2- Câhilî yaşayış biçimi, câhiliyye taassup ve barbarlığı: “O zaman inkâr edenler, kalplerine taassubu, câhiliyyet taassubunu yerleştirmişlerdi...” 1409 Dolayısıyla câhiliyyenin kendisine has, İslâm dışı bir hayat tarzı, dünya görüşü söz konusudur.
3- Câhiliyye ahlâk anlayışı/ahlâksızlığı: “(Ey peygamber hanımları!) Evlerinizde vakarınızla oturun, ilk câhiliyye (devri kadınları)nın açılıp saçılarak, ziynetlerini göstererek yürüyüşü gibi yürümeyin.”1410 İslâm ahlâkıyla bağdaşmayan modern bazı tavır ve kıyafet/ kıyafetsizliğin eski câhiliyyenin devamı olduğu anlaşılmaktadır.

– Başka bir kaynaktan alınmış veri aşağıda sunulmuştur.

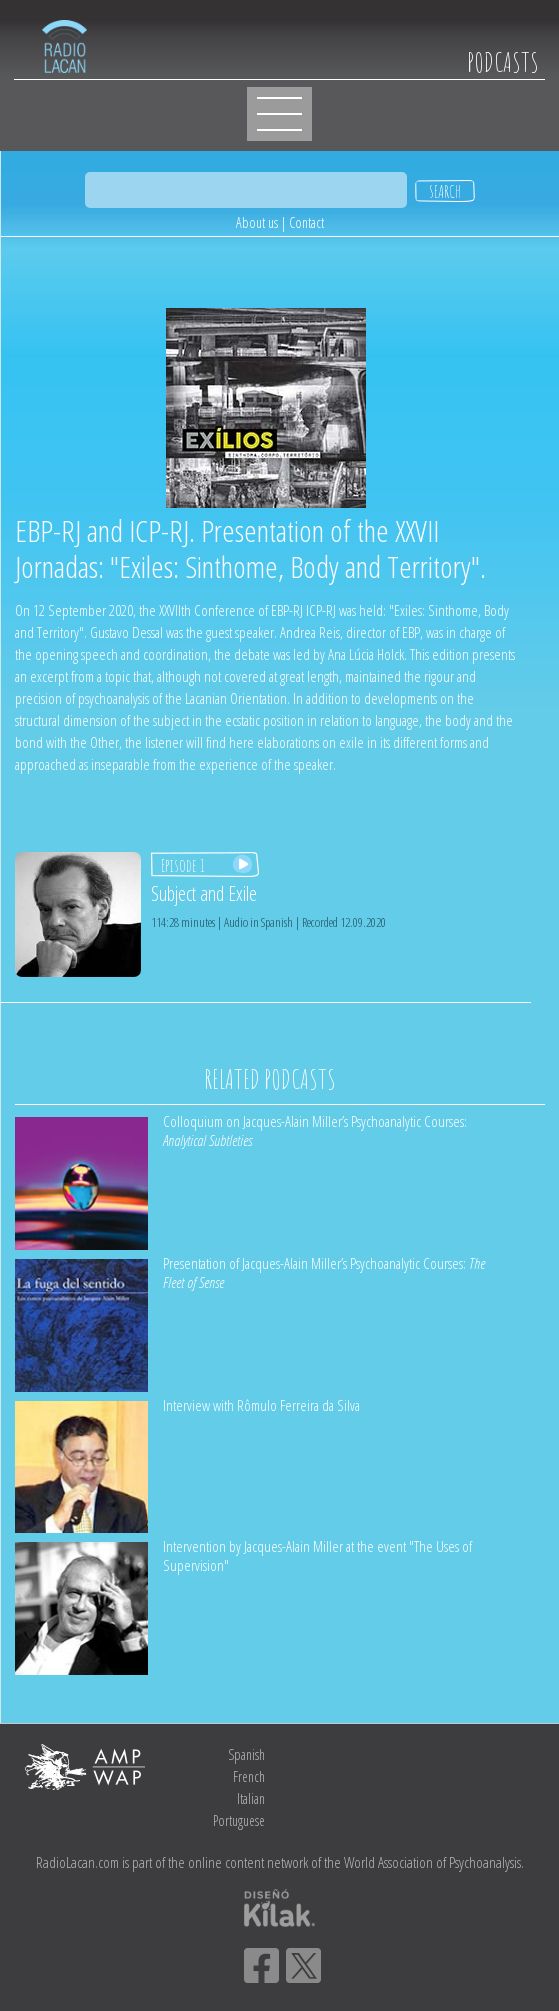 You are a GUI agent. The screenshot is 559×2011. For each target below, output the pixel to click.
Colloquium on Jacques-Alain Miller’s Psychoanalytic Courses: (315, 1130)
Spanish (246, 1754)
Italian (251, 1798)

4- Câhiliyyenin hüküm, yönetim anlayışı: “Yoksa onlar câhiliyye idaresini mi istiyorlar? İyi anlayan bir topluma göre, hükmü/hükümranlığı Allah’tan daha güzel kim vardır?” 1411 Demek ki, Allah’ın hükmüne dayanmayan câhiliyye yönetimi, İslâm öncesi cahilî yönetimin hatırlatılmasından başka bir şey değildir. 1412
Câhiliyye devri Arapları Allah’ı hakkıyla bilemedikleri, O’na şeksiz ve şirksiz iman etmedikleri, gerek ferdî, gerekse içtimaî hayat itibariyle bilgiden, nizamdan, sulh ve sükûndan uzak oldukları, güçlü ve asil sayılanları daima haklı kabul ettikleri ve adâletten yoksun bir hayat yaşadıkları için bu döneme câhiliyye denilmiştir. Eski Arap şiirinde, cehlin “şiddet, saldırganlık ve barbarlık” anlamında kullanıldığını, hatta yerine göre bunun bir fazilet sayıldığını gösteren pek çok örnek vardır. Meselâ meşhur câhiliyye şairi Amr b. Külsum’un, “Hele biri kalkıp da bize karşı cahillik etmeye görsün, o zaman biz câhillikte bütün câhillerden baskın çıkarız” anlamındaki beyti bu örneklerin en çarpıcısıdır. 1413
Câhiliyye düzeninde geçerli olan ahlâk anlayışı, vahyin kokusunu taşımayan bir ahlâk anlayışıdır. Bu câhiliyye ahlâkını tanıyabilmek için İslâm gelmeden önce Arabistan’da yaşanmış olan ahlâk anlayışına bir göz atmak gerekir.
“Devr-i câhiliyye’de Arapların saygı gösterdiği birtakım putlar bulunuyordu. Civarda büyük panayırlar kurulurdu. Panayırlar vesilesiyle, Mekke’ye akın akın seyirciler, alıcılar, satıcılar, şairler, hatipler, fahişeler, ayyaşlar, kumarbazlar dolardı. Bizans’ın, Suriye’nin ve Arabistan’ın çengileri (dansözleri) ve şarkıcıları hep burada toplanırdı.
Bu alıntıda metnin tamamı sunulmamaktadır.